Il leur fallait aussi s’interroger sur la ou les suites à donner au mouvement autres que la continuation de ces manifestations hebdomadaires dont la participation fluctue et qui n’ont plus le même retentissement médiatique. On évoque la mise en place de listes pour les élections municipales de 2020, avec l’objectif avoué de « dégager » les maires qui s’opposent aujourd’hui aux actions des Gilets jaunes. Pour les élections européennes, elles bien plus proches, il s’agit d’un « appel à l’action pour les élections européennes dans toute l’Europe ». Mais pour quelle action ? Un porte-parole de la liste «Ralliement d'initiative citoyenne» (RIC) a évoqué dans la semaine la possibilité d’une alliance entre plusieurs listes de «Gilets jaunes» (deux ou trois). Ce pourrait être par exemple le cas avec la liste soutenue par le chanteur Francis Lalanne, une liste qui aurait une « caution financière ». Rappelons ici que le remboursement des frais de campagne suppose de dépasser les 3% de suffrages exprimés, mais qu’il faut en obtenir 5% pour participer à la répartition des sièges, et que la date limite pour déposer une liste de 79 candidats est fixée au 3 mai.

Revient enfin l’idée de convoquer et d’organiser des « États généraux », sans doute à la fois pour préparer les échéances électorales évoquées et pour tenter de lister des revendications qui, à ce jour, ne sont toujours pas clairement définies, et ce au moment où le « Grand débat national » touche à sa fin, ce qui peut conduire à être court-circuité par les réponses présidentielles.

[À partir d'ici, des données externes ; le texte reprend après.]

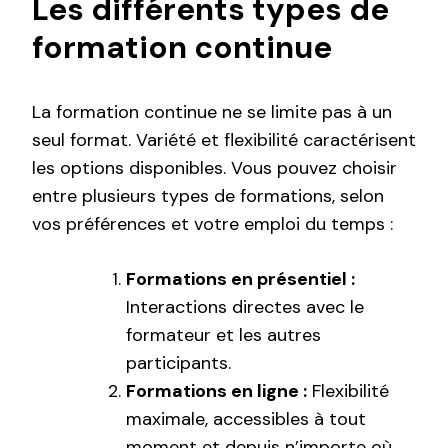
Les différents types de
formation continue
La formation continue ne se limite pas à un
seul format. Variété et flexibilité caractérisent
les options disponibles. Vous pouvez choisir
entre plusieurs types de formations, selon
vos préférences et votre emploi du temps :
Formations en présentiel :
Interactions directes avec le
formateur et les autres
participants.
Formations en ligne :
Flexibilité
maximale, accessibles à tout
moment et depuis n’importe où.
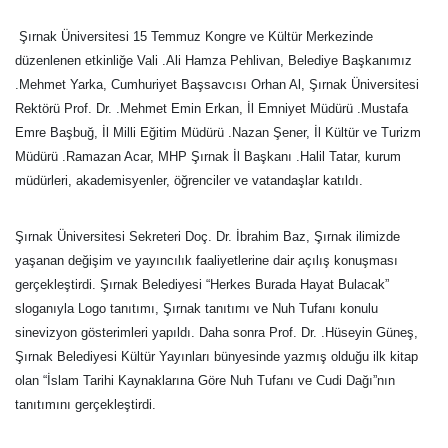
Şırnak Üniversitesi 15 Temmuz Kongre ve Kültür Merkezinde
düzenlenen etkinliğe Vali .Ali Hamza Pehlivan, Belediye Başkanımız
.Mehmet Yarka, Cumhuriyet Başsavcısı Orhan Al, Şırnak Üniversitesi
Rektörü Prof. Dr. .Mehmet Emin Erkan, İl Emniyet Müdürü .Mustafa
Emre Başbuğ, İl Milli Eğitim Müdürü .Nazan Şener, İl Kültür ve Turizm
Müdürü .Ramazan Acar, MHP Şırnak İl Başkanı .Halil Tatar, kurum
müdürleri, akademisyenler, öğrenciler ve vatandaşlar katıldı.
Şırnak Üniversitesi Sekreteri Doç. Dr. İbrahim Baz, Şırnak ilimizde
yaşanan değişim ve yayıncılık faaliyetlerine dair açılış konuşması
gerçekleştirdi. Şırnak Belediyesi “Herkes Burada Hayat Bulacak”
sloganıyla Logo tanıtımı, Şırnak tanıtımı ve Nuh Tufanı konulu
sinevizyon gösterimleri yapıldı. Daha sonra Prof. Dr. .Hüseyin Güneş,
Şırnak Belediyesi Kültür Yayınları bünyesinde yazmış olduğu ilk kitap
olan “İslam Tarihi Kaynaklarına Göre Nuh Tufanı ve Cudi Dağı”nın
tanıtımını gerçekleştirdi.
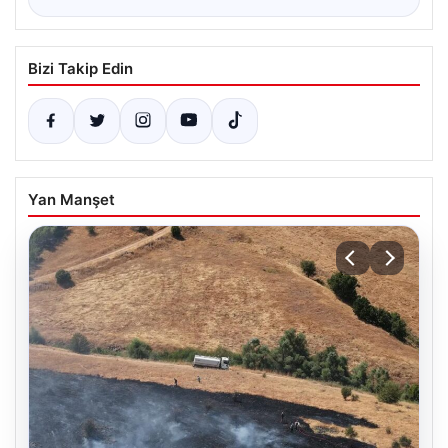
Bizi Takip Edin
Yan Manşet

Un mouvement sans revendications précises – et sans chefs clairement identifiés – face à un gouvernement qui tente de le désamorcer en proposant des solutions, la situation est quand même assez étonnante…

En effet, c’est tout l’enjeu de la quinzaine qui vient. Après plus de 10.000 réunions locales, après les 16.000 cahiers de doléances ouverts dans les mairies, après des centaines de propositions citoyennes, on va savoir si le « Grand débat national » ne servait qu’à expliquer une politique qui, de toute manière, ne changerait pas, une politique « trop subtile » pour reprendre la formule de Gilles Legendre, pour être comprise par le commun des mortels, et qui demandait donc ces one man show dans lesquels Jupiter se faisait bonimenteur, ou si on allait tirer de tout cela des éléments qui infléchiraient la politique gouvernementale – en fait présidentielle – en satisfaisant certaines revendications des « Gilets jaunes ».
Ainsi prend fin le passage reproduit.